Active Engagement

“What doesn’t kill me, makes me stronger.” I think Nietzsche meant well, but this point is incomplete. Believing in his logic, I feel, helps us to justify our suffering, but to fully accept his quote is to use suffering as a crutch to comfort us into a make-believe that we are better people for our pain. The reality is that every human being on this planet is expected to tolerate the pain! Everyone dies a little (or a lot) every single day, and I cannot in good conscience believe that we all become much, much stronger every day simply from the sustainment of the suffering involved in this existence. I do not mean to be uselessly argumentative, but I have a conflict with the quote’s logic. Things that don’t kill me can make me understand pain in a more intimate way, but in order to become stronger, I need action, not just a tolerance of punishment. Therefore, what doesn’t kill me and what does drive me to action, that makes me stronger.

            I am now recuperating from a broken leg, and of course I had to endure the pain, but it was very hard to take action when I was lying down all the time. Lying down tries to kill the spirit. Thinking AND not wanting to think, that is the worst torture. At best from this ordeal, I learned patience. But being totally objective, I did not become stronger. I broke my momentum. I lay down. I stopped reading. I stopped writing. I did not even want to sleep. I continued to raise my family, and my children did become stronger because they had to action and take care of the house and even tuck me in 🙂 but this break now has tried to make me indifferent and the momentum and kinetic energy I had is in limbo, and if allowed to, it will certainly die. Sure, I have done some readings and had some insightful conversations and interactions, and I continue with my positive spirit because I truly believe in it. But if I simply kept these ideas in my mind and I stopped right now at this moment, how, how would we ever measure whether I became stronger or not? What doesn’t kill me will have killed me worse than a literal killing because I will be dead even though I am alive.

Physical pain, like a broken bone’s physical pain, does make the bone eventually stronger than the original unbroken bone and nothing needed to be done consciously for that to happen.

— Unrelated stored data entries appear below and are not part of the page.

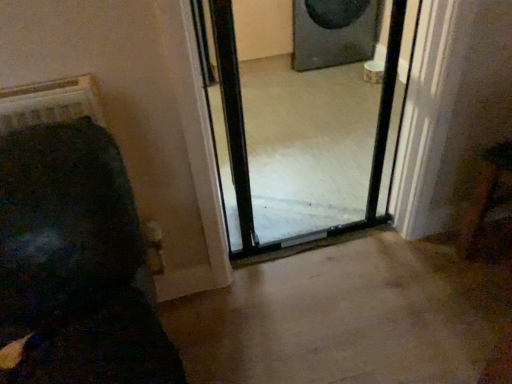 Question: Considering their positions, is black matte speaker at upper center located in front of or behind clear glass screen door at center?

Choices:
 (A) front
 (B) behind

Answer: (B)

Question: Is black matte speaker at upper center taller or shorter than clear glass screen door at center?

Choices:
 (A) short
 (B) tall

Answer: (A)

Question: Considering the positions of point (348, 41) and point (291, 137), is point (348, 41) closer or farther from the camera than point (291, 137)?

Choices:
 (A) farther
 (B) closer

Answer: (A)

Question: Is clear glass screen door at center inside the boundaries of black matte speaker at upper center, or outside?

Choices:
 (A) outside
 (B) inside

Answer: (A)

Question: In terms of width, does clear glass screen door at center look wider or thinner when compared to black matte speaker at upper center?

Choices:
 (A) thin
 (B) wide

Answer: (A)

Question: Considering their positions, is clear glass screen door at center located in front of or behind black matte speaker at upper center?

Choices:
 (A) front
 (B) behind

Answer: (A)

Question: Does point (368, 213) appear closer or farther from the camera than point (292, 9)?

Choices:
 (A) closer
 (B) farther

Answer: (A) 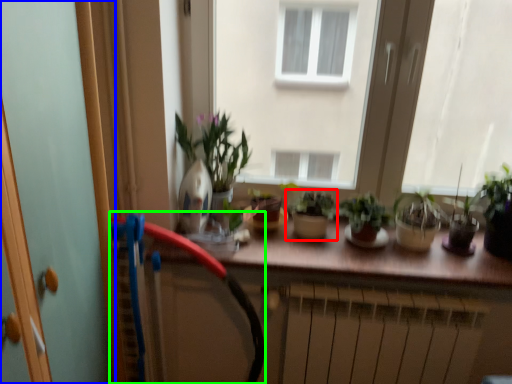 Question: Which object is the farthest from houseplant (highlighted by a red box)? Choose among these: screen door (highlighted by a blue box) or garden hose (highlighted by a green box).

Choices:
 (A) screen door
 (B) garden hose

Answer: (A) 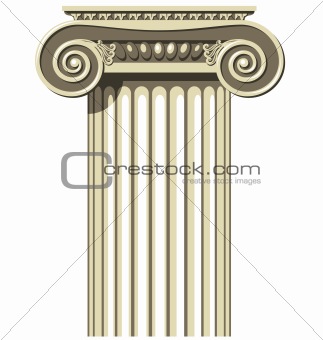 This screenshot has width=323, height=340. What are the coordinates of `top front left corner of column` in the screenshot? It's located at (62, 8). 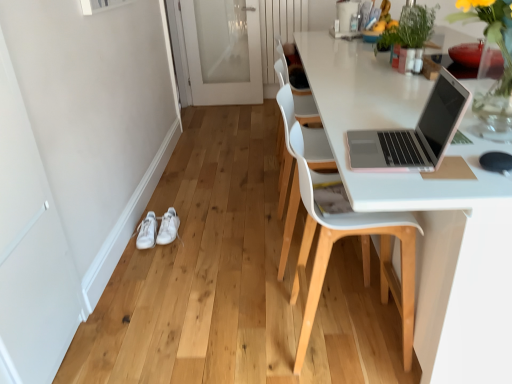 Question: Is white frosted glass screen door at center, which is the second screen door in bottom-to-top order, positioned with its back to pink plastic laptop at upper right?

Choices:
 (A) no
 (B) yes

Answer: (A)

Question: Would you say white frosted glass screen door at center, arranged as the 1th screen door when viewed from the right, contains pink plastic laptop at upper right?

Choices:
 (A) yes
 (B) no

Answer: (B)

Question: Is white frosted glass screen door at center, which is the second screen door in bottom-to-top order, far from pink plastic laptop at upper right?

Choices:
 (A) yes
 (B) no

Answer: (A)

Question: From a real-world perspective, is white frosted glass screen door at center, which is the second screen door in bottom-to-top order, physically below pink plastic laptop at upper right?

Choices:
 (A) no
 (B) yes

Answer: (B)

Question: Is white frosted glass screen door at center, the 1th screen door positioned from the top, at the left side of pink plastic laptop at upper right?

Choices:
 (A) yes
 (B) no

Answer: (A)

Question: Is white frosted glass screen door at center, the 2th screen door in the front-to-back sequence, thinner than pink plastic laptop at upper right?

Choices:
 (A) yes
 (B) no

Answer: (A)

Question: From a real-world perspective, is pink plastic laptop at upper right over white leather sneakers at lower left, the 1th footwear from the left?

Choices:
 (A) yes
 (B) no

Answer: (A)

Question: Is pink plastic laptop at upper right facing away from white leather sneakers at lower left, the 1th footwear from the left?

Choices:
 (A) yes
 (B) no

Answer: (B)

Question: From the image's perspective, would you say pink plastic laptop at upper right is shown under white leather sneakers at lower left, the 1th footwear from the left?

Choices:
 (A) no
 (B) yes

Answer: (A)

Question: From a real-world perspective, is pink plastic laptop at upper right positioned under white leather sneakers at lower left, the 1th footwear from the left, based on gravity?

Choices:
 (A) yes
 (B) no

Answer: (B)

Question: Are pink plastic laptop at upper right and white leather sneakers at lower left, the second footwear in the right-to-left sequence, making contact?

Choices:
 (A) no
 (B) yes

Answer: (A)

Question: Is pink plastic laptop at upper right behind white leather sneakers at lower left, the second footwear in the right-to-left sequence?

Choices:
 (A) yes
 (B) no

Answer: (B)

Question: Is white leather sneakers at lower left, positioned as the 1th footwear in right-to-left order, wider than green leafy plant at upper right?

Choices:
 (A) yes
 (B) no

Answer: (A)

Psychological pain, and I know we can all appreciate that type of pain, may not necessarily make a person stronger. For one, many people do not resist the pain; they numb it with things such as drugs, the media, hedonism, or the blaming of others. Some people wallow in the pain and then they become depressed. Both of the former do not lead to what we usually consider as strength. People end up transferring that painful energy into more pain or into numbness, which does not do them any good. Perhaps, then, the best we can hope for is a transferring of pain. NOW, if the transference is one where there is a goal objective, then if one is motivated, there can be a good chance that one can prove the pain became strength. For example, one who is hurt then decides to run a marathon in order to transfer the pain and become stronger. Here, the person does actually build her cardiovascular strength and gains a spiritual confidence as well. The other way to reach a certain strength is from revenge or to become strong out of spite. Dostoevsky wrote much about this, and although politically or philosophically skewed, there is a power when one is obsessed with doing things out of hateful pain. People become billionaires to transfer their humiliation 🙂

The point I am making here is that active engagement with the pain, not simply passive sustainment of the suffering, is required in order to become stronger in any objectively meaningful way. For me, then, this recent disgust I felt within myself for being disabled and uncommitted to work, this is now turning into an appreciation for my body and my goals. I am behind. Let me accept that and be provoked to now run faster! Note that it will take long sprints to catch up to where I should have been now three months ago, and then and only then will I simply be at an equivalent point to where I was already. In order to pass myself and become “stronger,” I will have to spur myself in some new, imaginative, courageous manner. Therefore, please allow me to revise: What doesn’t kill me, either kills me, numbs me, or inspires me. It is my active engagement with the pain that makes its effects meaningful.

2 thoughts on “Active Engagement

  1. Engagement of pain, I truly wonder how many of us have done this? surely most of us feel it, but where does one find the motivation to empower oneself for meaningful change? The depths of pain, at times, seem perpetual and with out hope. That motivation is the variable that most times doesn’t exist. Fear or better said – our control over our fear of “engaging pain” will allow us to come to a certain acceptance; perhaps even an understanding, to a certain degree, of our pain. Fear and pain our close siblings, no? Glad to hear your spirits are up! As always your provoking ideas will be an experience that has yet to reveal it’s conclusion! I’ll be looking out for your stride. best wishes to you and your family hermano! Take care.